** RECORD SET **

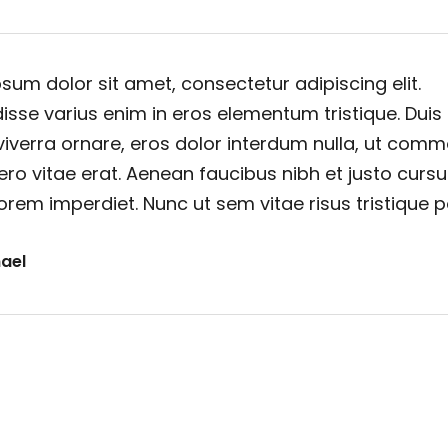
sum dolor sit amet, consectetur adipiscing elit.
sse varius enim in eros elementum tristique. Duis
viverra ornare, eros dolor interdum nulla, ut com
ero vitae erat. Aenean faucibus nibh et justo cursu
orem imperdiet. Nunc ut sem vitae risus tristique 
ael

---

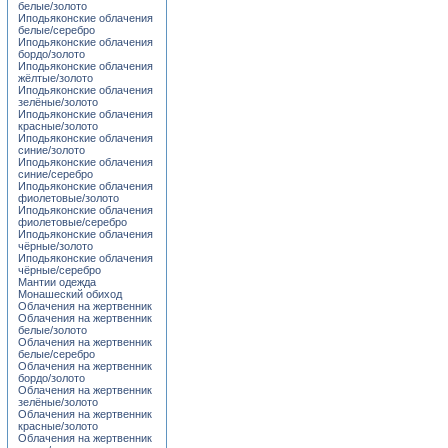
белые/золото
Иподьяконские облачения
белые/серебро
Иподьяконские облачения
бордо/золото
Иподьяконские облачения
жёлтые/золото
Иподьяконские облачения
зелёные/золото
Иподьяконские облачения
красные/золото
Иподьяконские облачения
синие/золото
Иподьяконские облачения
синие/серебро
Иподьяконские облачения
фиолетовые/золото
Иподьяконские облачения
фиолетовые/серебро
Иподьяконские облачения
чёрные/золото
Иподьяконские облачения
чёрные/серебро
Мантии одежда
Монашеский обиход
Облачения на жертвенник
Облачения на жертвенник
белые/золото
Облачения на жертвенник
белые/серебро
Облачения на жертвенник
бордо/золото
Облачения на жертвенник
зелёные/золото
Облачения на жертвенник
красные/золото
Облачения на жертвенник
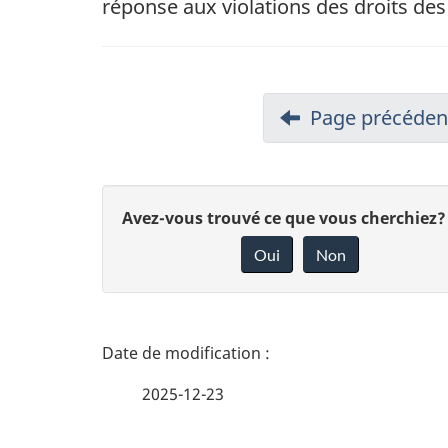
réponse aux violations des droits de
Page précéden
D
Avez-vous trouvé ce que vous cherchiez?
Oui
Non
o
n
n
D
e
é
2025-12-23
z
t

** WHAT THIS TASK INVOLVES **
Using the listing above, list every line in which the string "фиолетовые" occurs.

** EXPECTED ANSWER **
фиолетовые/золото
фиолетовые/серебро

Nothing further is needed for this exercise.